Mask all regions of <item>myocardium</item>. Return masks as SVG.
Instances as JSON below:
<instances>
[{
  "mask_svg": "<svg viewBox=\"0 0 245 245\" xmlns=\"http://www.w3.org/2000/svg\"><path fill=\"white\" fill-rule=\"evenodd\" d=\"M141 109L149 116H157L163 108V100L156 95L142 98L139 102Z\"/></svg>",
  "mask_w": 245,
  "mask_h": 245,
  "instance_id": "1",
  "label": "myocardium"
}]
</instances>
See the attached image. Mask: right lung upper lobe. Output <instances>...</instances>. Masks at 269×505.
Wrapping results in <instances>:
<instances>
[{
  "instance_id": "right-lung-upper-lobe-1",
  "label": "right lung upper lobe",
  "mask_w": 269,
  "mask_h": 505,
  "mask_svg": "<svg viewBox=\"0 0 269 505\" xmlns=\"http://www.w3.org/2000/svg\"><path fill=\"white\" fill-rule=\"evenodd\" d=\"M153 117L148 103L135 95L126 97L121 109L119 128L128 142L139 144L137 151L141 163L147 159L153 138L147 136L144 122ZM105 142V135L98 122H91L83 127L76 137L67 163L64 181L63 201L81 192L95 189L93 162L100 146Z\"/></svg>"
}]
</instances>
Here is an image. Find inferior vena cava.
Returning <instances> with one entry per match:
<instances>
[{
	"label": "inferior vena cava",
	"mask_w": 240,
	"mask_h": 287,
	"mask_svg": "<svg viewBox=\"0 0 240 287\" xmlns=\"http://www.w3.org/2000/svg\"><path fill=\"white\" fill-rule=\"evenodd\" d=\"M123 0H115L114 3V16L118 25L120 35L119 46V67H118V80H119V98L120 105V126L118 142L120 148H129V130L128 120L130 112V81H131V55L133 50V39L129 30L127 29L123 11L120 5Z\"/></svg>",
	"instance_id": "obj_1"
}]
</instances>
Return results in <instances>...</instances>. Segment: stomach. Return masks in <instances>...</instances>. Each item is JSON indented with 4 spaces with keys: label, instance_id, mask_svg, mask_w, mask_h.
...
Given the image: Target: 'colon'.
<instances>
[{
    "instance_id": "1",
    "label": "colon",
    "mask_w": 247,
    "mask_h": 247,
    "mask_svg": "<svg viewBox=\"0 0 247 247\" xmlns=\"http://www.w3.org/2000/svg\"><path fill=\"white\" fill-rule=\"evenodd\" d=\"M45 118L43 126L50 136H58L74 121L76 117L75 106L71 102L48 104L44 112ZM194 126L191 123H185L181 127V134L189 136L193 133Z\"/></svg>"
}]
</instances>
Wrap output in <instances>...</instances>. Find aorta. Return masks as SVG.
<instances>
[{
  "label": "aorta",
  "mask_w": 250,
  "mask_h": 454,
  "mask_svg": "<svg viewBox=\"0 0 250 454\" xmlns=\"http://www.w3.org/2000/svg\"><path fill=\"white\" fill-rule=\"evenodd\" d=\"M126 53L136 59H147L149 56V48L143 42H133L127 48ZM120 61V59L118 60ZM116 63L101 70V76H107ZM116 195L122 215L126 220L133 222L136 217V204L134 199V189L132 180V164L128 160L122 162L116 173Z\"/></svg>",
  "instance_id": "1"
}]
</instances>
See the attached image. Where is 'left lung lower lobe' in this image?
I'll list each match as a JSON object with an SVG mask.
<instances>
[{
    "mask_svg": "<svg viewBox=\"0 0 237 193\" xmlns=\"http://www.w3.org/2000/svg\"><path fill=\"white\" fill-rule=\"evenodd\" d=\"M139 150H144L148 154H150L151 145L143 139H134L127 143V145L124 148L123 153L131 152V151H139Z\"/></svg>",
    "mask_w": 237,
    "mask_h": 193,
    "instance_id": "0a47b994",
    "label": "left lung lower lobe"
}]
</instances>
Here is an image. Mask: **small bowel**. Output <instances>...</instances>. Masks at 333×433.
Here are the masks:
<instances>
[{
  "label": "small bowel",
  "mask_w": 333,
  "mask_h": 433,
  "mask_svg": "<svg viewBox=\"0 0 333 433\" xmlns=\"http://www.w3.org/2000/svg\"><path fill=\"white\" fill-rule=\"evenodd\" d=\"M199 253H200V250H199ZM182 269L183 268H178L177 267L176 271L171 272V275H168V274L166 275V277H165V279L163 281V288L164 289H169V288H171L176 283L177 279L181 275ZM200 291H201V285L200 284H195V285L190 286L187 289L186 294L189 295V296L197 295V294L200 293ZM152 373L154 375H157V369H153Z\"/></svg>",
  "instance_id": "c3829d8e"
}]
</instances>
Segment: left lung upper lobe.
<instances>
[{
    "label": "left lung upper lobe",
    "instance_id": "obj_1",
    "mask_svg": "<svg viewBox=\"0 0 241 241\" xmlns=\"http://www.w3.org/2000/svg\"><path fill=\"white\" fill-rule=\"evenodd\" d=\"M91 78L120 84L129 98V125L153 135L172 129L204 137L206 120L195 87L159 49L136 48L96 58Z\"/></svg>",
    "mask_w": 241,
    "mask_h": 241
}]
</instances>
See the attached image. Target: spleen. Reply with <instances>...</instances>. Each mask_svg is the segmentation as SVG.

- _ABOUT THIS TASK_
Restate word for word the entries above from the line with "Mask all regions" through the line with "Return results in", inclusive, leaving out everything else.

- _EXERCISE SOLUTION_
Mask all regions of <item>myocardium</item>. Return masks as SVG.
Instances as JSON below:
<instances>
[{
  "mask_svg": "<svg viewBox=\"0 0 245 245\" xmlns=\"http://www.w3.org/2000/svg\"><path fill=\"white\" fill-rule=\"evenodd\" d=\"M141 109L149 116H157L163 108V100L156 95L142 98L139 102Z\"/></svg>",
  "mask_w": 245,
  "mask_h": 245,
  "instance_id": "1",
  "label": "myocardium"
}]
</instances>
See the attached image. Mask: right lung upper lobe. Output <instances>...</instances>. Masks at 269×505.
Wrapping results in <instances>:
<instances>
[{
  "instance_id": "right-lung-upper-lobe-1",
  "label": "right lung upper lobe",
  "mask_w": 269,
  "mask_h": 505,
  "mask_svg": "<svg viewBox=\"0 0 269 505\" xmlns=\"http://www.w3.org/2000/svg\"><path fill=\"white\" fill-rule=\"evenodd\" d=\"M153 117L148 103L135 95L126 97L121 109L119 128L128 142L139 144L137 151L141 163L147 159L153 138L147 136L144 122ZM105 142V135L98 122H91L83 127L76 137L67 163L64 181L63 201L81 192L95 189L93 162L100 146Z\"/></svg>"
}]
</instances>
Here is an image. Find inferior vena cava.
Returning <instances> with one entry per match:
<instances>
[{
	"label": "inferior vena cava",
	"mask_w": 240,
	"mask_h": 287,
	"mask_svg": "<svg viewBox=\"0 0 240 287\" xmlns=\"http://www.w3.org/2000/svg\"><path fill=\"white\" fill-rule=\"evenodd\" d=\"M123 0H115L114 3V16L118 25L120 35L119 46V67H118V80H119V98L120 105V126L118 142L120 148H129V130L128 120L130 112V81H131V55L133 50V39L129 30L127 29L123 11L120 5Z\"/></svg>",
	"instance_id": "obj_1"
}]
</instances>
Return results in <instances>...</instances>. Segment: stomach. Return masks in <instances>...</instances>. Each item is JSON indented with 4 spaces with keys: label, instance_id, mask_svg, mask_w, mask_h.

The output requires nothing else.